Exercise aim
Beginning with the line below that contains "Chroniques de l’ILCE (blog) (434, 720)" and ending with the line that contains "Impressum (61, 2314)", copy every line exactly. Copy nothing else.

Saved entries
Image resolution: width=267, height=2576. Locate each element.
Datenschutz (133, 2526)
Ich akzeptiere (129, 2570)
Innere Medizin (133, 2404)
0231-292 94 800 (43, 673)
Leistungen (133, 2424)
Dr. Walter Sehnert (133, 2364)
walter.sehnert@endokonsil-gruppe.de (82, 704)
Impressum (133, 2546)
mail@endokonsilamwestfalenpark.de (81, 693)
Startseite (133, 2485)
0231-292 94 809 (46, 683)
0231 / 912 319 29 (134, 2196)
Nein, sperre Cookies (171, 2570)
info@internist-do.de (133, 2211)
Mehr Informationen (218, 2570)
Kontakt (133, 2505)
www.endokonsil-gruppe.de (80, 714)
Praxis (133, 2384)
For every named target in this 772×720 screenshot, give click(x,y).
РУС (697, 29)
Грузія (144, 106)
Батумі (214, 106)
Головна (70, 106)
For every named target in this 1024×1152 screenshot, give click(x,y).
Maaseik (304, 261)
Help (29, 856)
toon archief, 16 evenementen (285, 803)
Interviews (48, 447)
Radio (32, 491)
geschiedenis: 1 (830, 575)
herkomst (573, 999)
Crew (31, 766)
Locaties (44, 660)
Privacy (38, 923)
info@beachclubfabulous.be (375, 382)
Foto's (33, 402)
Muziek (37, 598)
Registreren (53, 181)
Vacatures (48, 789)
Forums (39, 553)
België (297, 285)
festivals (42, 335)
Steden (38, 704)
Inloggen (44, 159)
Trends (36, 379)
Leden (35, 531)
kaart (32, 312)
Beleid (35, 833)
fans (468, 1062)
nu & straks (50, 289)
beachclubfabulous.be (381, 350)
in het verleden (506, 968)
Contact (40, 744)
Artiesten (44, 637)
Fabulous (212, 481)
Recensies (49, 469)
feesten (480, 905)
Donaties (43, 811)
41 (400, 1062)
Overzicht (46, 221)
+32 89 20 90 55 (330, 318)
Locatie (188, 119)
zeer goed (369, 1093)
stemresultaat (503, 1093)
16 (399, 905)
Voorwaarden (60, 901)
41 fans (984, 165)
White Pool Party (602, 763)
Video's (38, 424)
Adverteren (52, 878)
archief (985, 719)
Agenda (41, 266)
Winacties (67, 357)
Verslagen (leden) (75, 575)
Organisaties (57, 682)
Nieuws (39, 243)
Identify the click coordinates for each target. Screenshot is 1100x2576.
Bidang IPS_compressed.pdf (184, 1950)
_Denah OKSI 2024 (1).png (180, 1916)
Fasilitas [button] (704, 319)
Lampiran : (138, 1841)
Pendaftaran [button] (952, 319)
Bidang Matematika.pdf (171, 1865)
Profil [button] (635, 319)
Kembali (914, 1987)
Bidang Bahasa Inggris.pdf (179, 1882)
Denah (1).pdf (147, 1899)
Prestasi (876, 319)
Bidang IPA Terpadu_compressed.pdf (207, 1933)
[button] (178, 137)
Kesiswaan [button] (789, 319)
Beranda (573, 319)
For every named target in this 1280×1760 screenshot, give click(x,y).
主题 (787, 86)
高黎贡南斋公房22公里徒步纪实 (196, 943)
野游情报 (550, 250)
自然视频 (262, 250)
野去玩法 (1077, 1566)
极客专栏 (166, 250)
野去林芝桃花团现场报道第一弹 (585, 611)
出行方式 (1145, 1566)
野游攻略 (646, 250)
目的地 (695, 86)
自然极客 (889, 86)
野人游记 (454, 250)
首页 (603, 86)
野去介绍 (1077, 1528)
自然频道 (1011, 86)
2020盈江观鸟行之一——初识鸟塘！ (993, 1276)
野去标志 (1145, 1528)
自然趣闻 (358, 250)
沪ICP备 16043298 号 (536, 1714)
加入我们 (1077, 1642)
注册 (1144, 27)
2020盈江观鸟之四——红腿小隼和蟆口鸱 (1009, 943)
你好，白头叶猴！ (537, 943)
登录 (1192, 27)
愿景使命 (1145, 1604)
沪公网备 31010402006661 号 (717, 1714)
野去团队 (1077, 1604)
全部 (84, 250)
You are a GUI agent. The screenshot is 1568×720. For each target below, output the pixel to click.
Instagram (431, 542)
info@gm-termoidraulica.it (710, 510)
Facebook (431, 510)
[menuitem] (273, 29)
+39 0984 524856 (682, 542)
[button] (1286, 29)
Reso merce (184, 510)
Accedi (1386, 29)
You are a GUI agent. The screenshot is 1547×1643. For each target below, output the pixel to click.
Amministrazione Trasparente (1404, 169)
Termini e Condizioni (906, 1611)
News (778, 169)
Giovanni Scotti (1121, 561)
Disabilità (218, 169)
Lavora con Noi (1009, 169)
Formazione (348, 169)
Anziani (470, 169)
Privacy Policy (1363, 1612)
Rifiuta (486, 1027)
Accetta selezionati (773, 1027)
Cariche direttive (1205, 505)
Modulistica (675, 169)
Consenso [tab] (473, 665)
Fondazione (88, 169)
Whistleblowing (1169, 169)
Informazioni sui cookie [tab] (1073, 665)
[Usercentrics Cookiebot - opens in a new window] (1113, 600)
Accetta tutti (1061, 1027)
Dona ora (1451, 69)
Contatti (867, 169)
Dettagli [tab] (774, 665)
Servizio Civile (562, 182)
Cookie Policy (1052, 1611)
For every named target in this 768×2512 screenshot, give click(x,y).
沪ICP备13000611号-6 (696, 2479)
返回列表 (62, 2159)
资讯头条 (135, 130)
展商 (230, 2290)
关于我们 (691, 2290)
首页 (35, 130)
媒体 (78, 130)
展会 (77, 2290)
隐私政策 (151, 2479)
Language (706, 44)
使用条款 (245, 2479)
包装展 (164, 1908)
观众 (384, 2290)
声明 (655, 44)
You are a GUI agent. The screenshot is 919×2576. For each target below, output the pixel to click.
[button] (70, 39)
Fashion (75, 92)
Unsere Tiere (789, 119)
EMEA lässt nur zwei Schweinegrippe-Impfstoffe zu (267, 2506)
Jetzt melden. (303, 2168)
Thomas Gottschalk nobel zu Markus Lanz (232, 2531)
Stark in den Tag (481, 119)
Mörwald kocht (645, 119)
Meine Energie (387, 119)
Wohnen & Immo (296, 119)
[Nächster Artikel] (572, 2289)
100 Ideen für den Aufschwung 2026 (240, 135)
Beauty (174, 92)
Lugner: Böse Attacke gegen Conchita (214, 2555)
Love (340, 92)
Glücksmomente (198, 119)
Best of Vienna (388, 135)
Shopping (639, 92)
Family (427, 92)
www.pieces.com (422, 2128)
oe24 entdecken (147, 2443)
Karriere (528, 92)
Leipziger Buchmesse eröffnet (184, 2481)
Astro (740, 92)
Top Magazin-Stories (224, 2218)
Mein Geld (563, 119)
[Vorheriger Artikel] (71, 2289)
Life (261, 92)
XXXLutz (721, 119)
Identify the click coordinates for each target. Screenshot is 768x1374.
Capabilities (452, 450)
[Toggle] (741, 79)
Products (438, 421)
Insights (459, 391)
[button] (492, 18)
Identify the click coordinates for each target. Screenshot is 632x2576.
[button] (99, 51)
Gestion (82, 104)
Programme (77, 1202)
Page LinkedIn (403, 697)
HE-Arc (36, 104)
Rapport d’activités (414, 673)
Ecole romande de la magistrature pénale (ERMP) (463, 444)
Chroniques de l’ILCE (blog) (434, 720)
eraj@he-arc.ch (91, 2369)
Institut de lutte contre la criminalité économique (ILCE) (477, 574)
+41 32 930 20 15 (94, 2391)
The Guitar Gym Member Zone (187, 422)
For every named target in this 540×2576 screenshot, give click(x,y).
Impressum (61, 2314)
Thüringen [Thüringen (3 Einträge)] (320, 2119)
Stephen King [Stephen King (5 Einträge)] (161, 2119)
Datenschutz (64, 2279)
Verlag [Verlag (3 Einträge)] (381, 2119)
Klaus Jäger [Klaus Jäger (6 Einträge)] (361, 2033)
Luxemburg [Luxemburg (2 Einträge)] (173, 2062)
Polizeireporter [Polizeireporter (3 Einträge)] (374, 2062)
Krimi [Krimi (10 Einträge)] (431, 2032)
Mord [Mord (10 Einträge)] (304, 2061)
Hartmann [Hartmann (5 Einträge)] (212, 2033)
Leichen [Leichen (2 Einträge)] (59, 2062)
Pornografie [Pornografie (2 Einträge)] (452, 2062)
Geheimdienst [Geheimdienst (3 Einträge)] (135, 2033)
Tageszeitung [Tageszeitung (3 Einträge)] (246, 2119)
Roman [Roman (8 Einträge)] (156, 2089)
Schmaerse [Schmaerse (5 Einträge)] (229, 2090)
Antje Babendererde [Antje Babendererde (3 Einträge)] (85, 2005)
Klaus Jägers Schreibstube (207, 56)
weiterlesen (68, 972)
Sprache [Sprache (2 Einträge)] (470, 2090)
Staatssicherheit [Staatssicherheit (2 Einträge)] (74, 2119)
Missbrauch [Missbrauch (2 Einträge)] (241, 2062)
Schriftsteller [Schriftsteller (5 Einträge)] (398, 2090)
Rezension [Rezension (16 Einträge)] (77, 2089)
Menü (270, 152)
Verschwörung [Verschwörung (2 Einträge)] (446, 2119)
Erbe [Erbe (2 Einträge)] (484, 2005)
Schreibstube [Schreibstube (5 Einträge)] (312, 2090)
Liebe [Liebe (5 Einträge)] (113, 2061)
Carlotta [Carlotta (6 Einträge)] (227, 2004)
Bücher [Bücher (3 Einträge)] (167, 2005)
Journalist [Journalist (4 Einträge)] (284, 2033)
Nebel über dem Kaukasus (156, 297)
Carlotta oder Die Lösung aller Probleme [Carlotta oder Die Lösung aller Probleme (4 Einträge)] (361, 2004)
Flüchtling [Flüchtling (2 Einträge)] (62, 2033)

Answer box
Chroniques de l’ILCE (blog) (434, 720)
eraj@he-arc.ch (91, 2369)
Institut de lutte contre la criminalité économique (ILCE) (477, 574)
+41 32 930 20 15 (94, 2391)
The Guitar Gym Member Zone (187, 422)
For every named target in this 540×2576 screenshot, give click(x,y).
Impressum (61, 2314)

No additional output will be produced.